Standard Linear Solid (SLS) - Square Wave Response
Understanding This Visualization
What is Square Wave Loading? This dashboard shows how a viscoelastic material responds to a square wave strain input—a pattern that alternates between two constant values (like an on/off switch). This type of loading is useful for understanding how materials respond to sudden changes and for testing numerical integration methods.
How to Read the Plots:
- Top Left - Stress Response: Shows how the stress evolves over time in response to the square wave strain. Notice how the stress doesn't jump instantly when the strain changes—it transitions smoothly due to the material's viscoelastic nature. The stress relaxes during each constant-strain period.
- Top Right - Strain Input: The square wave strain alternates between 0 and a constant value (0.01) every 0.5 seconds. This creates a periodic on/off pattern.
- Bottom Left - Stress-Strain Relationship: Shows how stress and strain are related during the loading cycle. The path forms a loop that evolves over multiple cycles as the material reaches a steady-state response.
- Bottom Right - Characteristic Values: Key parameters including the current time step (Δt) used in the numerical simulation, maximum stress, and material properties. The time step affects the accuracy of the numerical solution.

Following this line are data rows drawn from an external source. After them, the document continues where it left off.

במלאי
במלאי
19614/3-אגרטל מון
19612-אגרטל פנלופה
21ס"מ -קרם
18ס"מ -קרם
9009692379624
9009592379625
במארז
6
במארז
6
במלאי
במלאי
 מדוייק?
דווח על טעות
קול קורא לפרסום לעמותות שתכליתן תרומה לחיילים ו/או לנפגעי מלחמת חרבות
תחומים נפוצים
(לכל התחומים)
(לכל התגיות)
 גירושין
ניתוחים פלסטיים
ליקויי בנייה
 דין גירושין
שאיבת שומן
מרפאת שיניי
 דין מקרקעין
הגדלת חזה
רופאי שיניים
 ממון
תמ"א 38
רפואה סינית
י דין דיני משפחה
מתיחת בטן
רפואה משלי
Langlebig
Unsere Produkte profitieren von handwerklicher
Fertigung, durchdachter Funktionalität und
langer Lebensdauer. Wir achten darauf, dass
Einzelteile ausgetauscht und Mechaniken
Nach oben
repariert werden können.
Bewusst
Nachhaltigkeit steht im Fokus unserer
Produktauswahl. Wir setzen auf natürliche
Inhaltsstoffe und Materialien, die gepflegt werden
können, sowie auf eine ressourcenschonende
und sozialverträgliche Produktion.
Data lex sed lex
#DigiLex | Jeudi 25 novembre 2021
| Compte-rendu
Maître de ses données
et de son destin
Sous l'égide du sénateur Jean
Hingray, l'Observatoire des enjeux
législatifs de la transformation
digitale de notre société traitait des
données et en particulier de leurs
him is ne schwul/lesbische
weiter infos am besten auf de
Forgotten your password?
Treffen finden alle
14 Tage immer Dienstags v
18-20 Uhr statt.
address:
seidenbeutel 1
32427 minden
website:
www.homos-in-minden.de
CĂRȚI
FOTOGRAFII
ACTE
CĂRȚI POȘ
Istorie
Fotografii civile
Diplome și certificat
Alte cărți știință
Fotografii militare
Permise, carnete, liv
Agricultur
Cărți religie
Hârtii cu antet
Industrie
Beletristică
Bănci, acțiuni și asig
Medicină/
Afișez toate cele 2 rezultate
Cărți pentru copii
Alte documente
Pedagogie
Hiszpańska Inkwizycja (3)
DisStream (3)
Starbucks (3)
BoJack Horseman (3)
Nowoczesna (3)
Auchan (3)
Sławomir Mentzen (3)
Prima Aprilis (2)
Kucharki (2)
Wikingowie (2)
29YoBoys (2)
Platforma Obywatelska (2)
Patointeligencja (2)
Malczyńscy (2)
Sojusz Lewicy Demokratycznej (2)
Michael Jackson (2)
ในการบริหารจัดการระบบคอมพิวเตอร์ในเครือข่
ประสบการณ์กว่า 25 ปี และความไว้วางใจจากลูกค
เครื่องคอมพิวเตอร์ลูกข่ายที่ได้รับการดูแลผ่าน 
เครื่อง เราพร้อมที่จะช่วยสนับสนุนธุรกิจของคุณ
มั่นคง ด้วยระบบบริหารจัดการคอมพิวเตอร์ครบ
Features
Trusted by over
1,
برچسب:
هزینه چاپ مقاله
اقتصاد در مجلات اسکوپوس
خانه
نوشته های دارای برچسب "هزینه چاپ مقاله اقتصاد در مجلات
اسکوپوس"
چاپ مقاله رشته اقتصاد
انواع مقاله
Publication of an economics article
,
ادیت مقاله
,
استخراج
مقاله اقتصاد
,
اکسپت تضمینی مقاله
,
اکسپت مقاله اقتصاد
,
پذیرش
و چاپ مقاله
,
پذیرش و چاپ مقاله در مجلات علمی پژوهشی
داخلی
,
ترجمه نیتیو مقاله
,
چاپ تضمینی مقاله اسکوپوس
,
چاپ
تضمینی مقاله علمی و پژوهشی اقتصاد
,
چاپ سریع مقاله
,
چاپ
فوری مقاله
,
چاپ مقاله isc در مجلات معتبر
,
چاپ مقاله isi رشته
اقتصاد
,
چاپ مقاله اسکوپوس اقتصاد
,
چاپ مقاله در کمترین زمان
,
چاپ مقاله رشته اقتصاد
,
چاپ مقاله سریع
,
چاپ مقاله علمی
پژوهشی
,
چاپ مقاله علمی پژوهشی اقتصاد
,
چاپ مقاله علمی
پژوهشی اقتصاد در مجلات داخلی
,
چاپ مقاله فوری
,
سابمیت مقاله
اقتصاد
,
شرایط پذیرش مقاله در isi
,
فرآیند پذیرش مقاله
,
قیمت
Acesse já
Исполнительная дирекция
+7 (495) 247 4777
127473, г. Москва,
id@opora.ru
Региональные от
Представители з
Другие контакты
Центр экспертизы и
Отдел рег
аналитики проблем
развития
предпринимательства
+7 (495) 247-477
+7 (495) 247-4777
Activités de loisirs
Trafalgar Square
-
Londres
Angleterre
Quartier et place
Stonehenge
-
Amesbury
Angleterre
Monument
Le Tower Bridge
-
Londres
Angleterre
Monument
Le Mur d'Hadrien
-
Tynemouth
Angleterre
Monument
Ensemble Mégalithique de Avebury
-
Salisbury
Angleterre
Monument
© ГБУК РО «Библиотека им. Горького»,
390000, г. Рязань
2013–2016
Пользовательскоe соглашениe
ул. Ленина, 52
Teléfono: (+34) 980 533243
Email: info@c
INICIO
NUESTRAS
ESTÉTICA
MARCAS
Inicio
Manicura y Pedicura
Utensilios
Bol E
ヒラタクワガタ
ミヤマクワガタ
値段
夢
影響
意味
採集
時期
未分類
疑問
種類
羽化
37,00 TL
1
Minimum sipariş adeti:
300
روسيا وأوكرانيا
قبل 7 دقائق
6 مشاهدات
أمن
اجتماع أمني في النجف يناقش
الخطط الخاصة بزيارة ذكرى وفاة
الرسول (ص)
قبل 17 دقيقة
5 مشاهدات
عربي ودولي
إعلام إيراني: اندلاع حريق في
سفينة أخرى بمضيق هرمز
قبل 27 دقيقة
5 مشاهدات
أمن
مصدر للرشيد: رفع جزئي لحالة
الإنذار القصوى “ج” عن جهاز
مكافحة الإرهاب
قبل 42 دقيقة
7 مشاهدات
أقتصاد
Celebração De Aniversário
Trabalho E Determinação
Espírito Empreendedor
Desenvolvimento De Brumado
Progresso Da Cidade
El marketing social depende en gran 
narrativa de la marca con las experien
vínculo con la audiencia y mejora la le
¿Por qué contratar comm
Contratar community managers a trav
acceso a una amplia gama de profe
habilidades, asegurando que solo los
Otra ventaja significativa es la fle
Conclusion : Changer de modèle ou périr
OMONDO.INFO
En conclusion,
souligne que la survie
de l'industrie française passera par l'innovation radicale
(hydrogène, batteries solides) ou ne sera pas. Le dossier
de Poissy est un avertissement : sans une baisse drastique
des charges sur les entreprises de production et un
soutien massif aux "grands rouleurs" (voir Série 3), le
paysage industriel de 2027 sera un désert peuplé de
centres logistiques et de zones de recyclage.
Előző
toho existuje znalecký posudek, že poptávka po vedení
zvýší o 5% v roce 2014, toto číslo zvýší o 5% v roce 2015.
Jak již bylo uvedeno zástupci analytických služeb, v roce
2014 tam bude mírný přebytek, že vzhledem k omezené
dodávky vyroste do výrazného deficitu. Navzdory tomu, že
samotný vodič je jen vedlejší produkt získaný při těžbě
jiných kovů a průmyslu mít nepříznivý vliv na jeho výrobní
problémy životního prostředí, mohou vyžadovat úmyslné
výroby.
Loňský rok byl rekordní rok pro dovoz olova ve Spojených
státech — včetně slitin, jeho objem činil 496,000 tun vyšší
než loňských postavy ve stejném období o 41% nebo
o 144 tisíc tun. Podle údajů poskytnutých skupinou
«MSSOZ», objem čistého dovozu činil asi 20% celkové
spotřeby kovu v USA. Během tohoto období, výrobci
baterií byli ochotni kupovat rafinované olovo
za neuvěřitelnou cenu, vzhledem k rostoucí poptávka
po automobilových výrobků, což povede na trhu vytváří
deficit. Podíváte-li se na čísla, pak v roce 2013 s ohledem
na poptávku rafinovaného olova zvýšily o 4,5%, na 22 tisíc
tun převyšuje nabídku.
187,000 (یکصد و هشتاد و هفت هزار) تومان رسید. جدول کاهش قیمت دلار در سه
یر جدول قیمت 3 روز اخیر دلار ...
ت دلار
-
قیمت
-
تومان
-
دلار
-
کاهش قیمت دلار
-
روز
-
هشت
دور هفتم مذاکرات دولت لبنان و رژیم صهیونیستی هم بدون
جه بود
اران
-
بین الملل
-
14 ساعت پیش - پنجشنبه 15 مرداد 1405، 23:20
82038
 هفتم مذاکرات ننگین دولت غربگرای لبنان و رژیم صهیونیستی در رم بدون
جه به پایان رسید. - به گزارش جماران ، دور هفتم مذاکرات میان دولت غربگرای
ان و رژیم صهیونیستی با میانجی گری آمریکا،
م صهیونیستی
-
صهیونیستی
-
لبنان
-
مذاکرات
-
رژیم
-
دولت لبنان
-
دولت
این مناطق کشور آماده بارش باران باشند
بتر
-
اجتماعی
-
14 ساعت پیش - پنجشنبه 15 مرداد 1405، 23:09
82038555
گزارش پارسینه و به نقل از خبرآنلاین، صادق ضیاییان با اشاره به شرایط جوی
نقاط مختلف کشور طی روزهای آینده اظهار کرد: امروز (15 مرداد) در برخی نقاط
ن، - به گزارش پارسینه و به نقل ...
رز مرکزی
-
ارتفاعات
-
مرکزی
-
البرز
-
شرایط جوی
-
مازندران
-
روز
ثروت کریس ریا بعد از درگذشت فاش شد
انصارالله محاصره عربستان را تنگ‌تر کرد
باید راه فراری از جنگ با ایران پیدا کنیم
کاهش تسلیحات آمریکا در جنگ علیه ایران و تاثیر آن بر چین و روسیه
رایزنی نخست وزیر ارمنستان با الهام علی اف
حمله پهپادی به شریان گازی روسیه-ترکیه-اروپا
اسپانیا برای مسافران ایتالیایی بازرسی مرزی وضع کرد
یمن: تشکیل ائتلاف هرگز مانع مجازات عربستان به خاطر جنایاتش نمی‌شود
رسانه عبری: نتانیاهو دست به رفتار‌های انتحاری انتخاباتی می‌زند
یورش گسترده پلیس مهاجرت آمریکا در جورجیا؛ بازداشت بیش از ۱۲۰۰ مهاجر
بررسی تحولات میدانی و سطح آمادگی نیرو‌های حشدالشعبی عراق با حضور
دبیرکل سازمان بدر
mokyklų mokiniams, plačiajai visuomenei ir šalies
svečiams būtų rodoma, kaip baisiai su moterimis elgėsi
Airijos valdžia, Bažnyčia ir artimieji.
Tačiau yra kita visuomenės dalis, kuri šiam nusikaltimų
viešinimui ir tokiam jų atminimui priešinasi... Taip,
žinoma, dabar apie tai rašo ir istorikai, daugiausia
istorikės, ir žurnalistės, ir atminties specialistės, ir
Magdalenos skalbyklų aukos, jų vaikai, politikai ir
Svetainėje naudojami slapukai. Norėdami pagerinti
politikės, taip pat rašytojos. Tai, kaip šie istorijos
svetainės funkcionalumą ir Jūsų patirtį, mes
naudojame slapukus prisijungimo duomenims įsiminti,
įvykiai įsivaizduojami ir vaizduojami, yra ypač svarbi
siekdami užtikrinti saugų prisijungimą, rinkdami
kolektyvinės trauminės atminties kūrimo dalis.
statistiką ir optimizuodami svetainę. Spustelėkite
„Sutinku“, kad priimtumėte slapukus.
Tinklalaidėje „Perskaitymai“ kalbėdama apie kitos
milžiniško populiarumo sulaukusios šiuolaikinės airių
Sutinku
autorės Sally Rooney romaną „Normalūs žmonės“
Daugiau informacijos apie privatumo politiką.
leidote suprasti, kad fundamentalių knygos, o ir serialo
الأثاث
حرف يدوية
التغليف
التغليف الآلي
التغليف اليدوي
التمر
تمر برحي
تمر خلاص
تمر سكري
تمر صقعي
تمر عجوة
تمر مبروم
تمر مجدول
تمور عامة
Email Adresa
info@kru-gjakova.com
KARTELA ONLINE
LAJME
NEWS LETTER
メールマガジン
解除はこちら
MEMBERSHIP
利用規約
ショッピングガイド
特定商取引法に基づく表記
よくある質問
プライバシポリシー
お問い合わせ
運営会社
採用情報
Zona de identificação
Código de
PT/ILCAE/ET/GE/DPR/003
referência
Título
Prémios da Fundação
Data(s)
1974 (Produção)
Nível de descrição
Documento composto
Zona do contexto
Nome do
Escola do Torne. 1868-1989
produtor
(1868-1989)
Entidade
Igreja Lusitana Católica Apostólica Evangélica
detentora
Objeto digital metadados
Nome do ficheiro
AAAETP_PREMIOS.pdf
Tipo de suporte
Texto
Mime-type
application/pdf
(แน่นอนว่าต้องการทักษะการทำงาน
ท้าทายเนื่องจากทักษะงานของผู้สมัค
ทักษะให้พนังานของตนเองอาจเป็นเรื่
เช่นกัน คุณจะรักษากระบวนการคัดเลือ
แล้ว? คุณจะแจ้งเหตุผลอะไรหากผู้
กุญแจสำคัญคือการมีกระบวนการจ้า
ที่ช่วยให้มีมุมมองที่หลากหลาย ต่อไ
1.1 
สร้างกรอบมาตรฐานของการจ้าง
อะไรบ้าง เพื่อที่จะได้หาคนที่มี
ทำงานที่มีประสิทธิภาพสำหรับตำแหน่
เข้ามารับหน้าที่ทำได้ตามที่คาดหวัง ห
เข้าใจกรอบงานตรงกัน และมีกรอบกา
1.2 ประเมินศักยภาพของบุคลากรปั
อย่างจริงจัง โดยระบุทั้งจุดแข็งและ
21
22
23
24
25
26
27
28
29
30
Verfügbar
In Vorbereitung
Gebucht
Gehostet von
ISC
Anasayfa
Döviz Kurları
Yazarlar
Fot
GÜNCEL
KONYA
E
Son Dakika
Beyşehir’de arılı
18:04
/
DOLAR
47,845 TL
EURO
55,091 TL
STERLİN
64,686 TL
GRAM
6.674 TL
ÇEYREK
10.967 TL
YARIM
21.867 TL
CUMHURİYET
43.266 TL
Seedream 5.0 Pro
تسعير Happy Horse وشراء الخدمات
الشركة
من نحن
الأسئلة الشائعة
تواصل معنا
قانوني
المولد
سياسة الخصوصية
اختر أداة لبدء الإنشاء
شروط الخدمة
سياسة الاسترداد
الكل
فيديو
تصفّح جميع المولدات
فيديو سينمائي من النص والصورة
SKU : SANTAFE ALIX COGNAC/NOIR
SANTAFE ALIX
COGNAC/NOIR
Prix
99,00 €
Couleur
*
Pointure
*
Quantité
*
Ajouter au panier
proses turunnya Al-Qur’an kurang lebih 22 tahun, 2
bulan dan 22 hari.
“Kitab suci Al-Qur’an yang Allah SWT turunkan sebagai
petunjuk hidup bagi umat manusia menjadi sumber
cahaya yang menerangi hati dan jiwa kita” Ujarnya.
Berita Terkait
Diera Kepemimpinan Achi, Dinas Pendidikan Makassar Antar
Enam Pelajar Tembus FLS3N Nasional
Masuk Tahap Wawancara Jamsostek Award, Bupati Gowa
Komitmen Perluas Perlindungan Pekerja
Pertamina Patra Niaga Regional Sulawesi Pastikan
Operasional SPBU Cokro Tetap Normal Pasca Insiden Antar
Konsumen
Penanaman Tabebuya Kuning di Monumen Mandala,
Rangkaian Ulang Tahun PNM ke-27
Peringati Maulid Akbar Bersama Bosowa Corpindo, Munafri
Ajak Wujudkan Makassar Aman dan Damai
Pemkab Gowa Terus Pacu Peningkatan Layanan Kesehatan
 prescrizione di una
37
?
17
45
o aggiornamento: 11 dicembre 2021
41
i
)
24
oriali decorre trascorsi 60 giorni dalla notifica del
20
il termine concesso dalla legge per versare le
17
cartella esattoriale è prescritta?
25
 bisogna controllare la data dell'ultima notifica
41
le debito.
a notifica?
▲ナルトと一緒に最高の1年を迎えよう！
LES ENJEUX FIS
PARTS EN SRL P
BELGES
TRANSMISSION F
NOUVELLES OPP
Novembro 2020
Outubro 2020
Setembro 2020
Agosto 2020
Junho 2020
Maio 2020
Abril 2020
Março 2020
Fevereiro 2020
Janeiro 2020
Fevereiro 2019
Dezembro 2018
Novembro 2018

Using the Slider: Adjust the time step (Δt) to see how the numerical integration accuracy changes. Smaller time steps provide more accurate results but require more computation. Larger time steps may introduce numerical errors, especially during rapid changes in the strain.
Real-World Example: Imagine repeatedly pressing and releasing a stress ball. Each press applies a sudden load (like the square wave), and you can feel how the material responds and relaxes. This dashboard simulates that behavior and shows how engineers use numerical methods to predict material responses accurately.
Note on Numerical Methods: This simulation uses the Backward Euler method, a numerical technique for solving differential equations that govern viscoelastic behavior. The choice of time step is crucial—too large and the solution becomes inaccurate; too small and computation becomes inefficient.